Whitney K, the drifter alter ego of Whitehorse, Yukon songwriter Konner Whitney, is a keen interpreter of rock music’s dingier corners. His debut record, the shivering and ramshackle Two Years, is a journey through the warped back alleys of country, blues and primordial, creeping rock. It’s the kind of record that croaks from cracked bar windows, the music that drifts along the street while you stumble home under the midnight sun.

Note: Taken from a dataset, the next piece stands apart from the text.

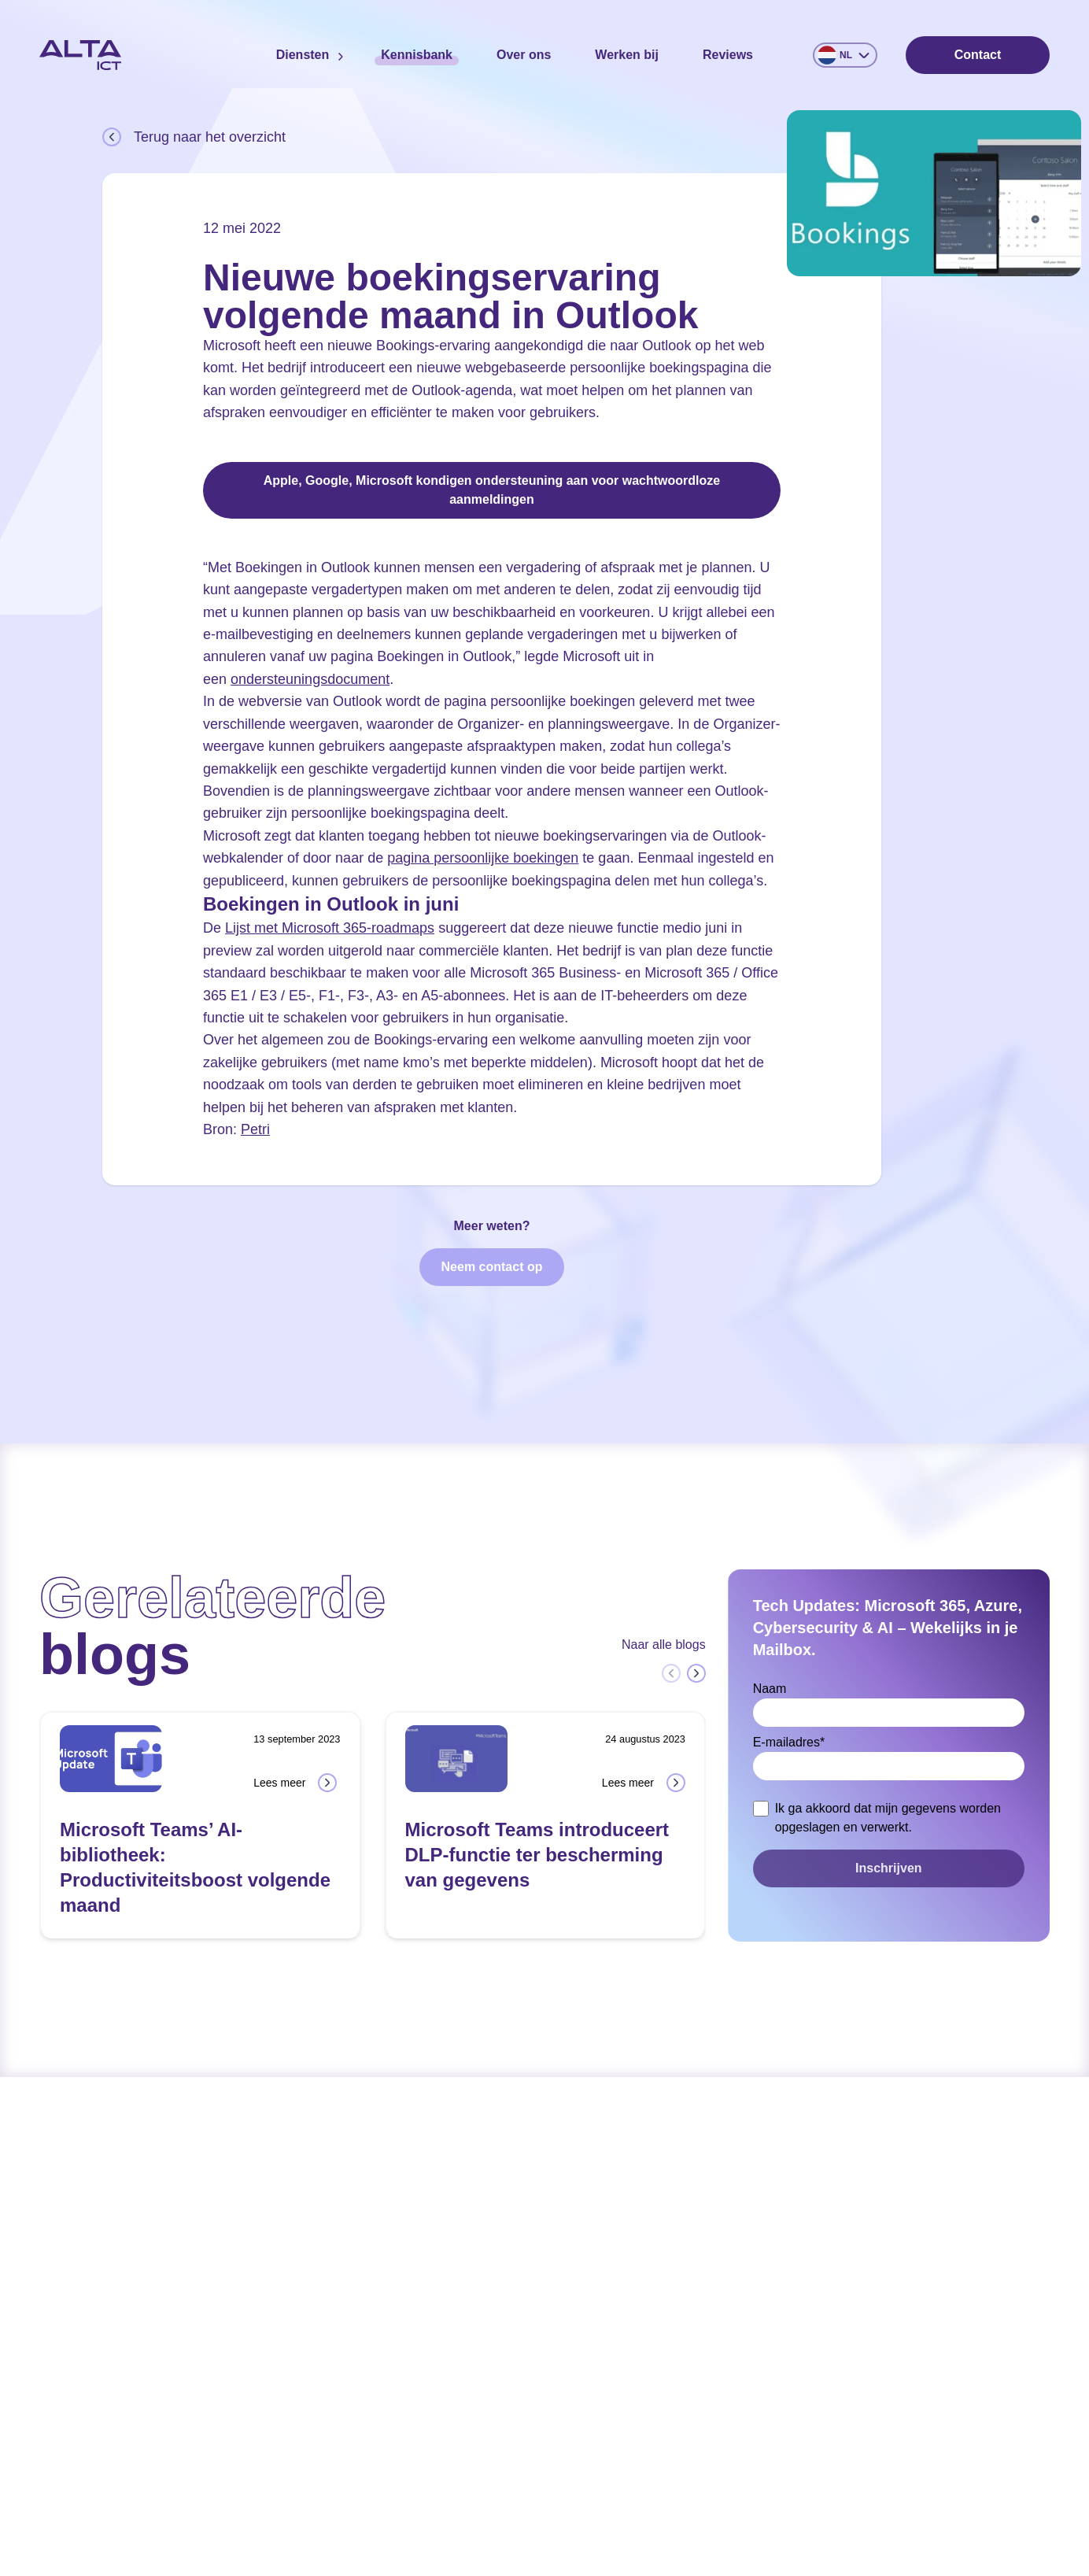 This screenshot has width=1089, height=2576. Describe the element at coordinates (482, 858) in the screenshot. I see `pagina persoonlijke boekingen` at that location.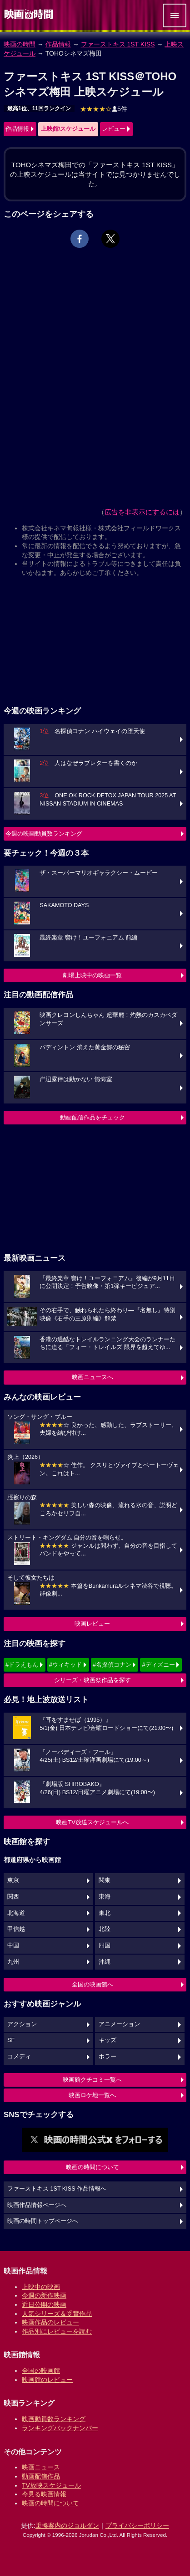 The height and width of the screenshot is (2576, 190). Describe the element at coordinates (92, 1680) in the screenshot. I see `シリーズ・映画祭作品を探す` at that location.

The prodding guitar and menacing handclap rhythm of “Trans-Canada Oil Boom Blues” bears more than a passing resemblance to T. Rex’s iconic scuzz anthem “Jeepster,” while closer “Maryland” is all Lou Reed in its sauntering strum with Whitney’s voice cracking beneath chimes and sweetly climbing strings. The obvious dedication to this curdled strain of rock ’n’ roll would be far less engaging were it not for Whitney’s writing, which avoids the broad, meaningless mythmaking that plagues so many referential rockers in favour of heartbroken dirges and shrewd social commentary.
The aforementioned “Trans-Canada Oil Boom Blues” surveys the bruised and beaten tundra with weary regret, an indictment of Canada’s destructive oil practices that chooses to swagger and amble rather than break down and cry. The tears are saved for “Me or the Party #165,” a waltzing country ballad that finds Whitney lost in a relationship’s final throes: “The way I feel/ when I roll my cigarettes/ don’t you know they always fall apart/ and the way I am, when I’m standing in line/ and see you ride on by/ honey don’t leave me in the dark.”
Whitney’s arrangements are simple and uneasy — slithering, sour slide guitar and dry acoustic strums layered with loose percussion, quivering organ and ringing bar-room piano, songs held together by world-weary ghosts and fading memories. The dust-coated acoustic guitar and pale organ drone of “The Weekend” is an obvious highlight, its lonesome poetics and stagnant arrangement easing into the shaggy swing of “Last Night #2.” This one-two punch is emblematic of Whitney’s country foundations, an artist able to swing between heartbreak and humour with the understanding that they’re often one and the same.
Two Years is for campfires and alleyways, nighttime porches and dim bar corners — music for places where the light is flickering and wary. It holds its references tightly, pulling decades of skeletal rock from the shadows and into the trembling glow, tweaking and twisting these old sounds and stories into spectral new shapes.
Whitney K’s debut album, Two Years, will be available Feb. 7.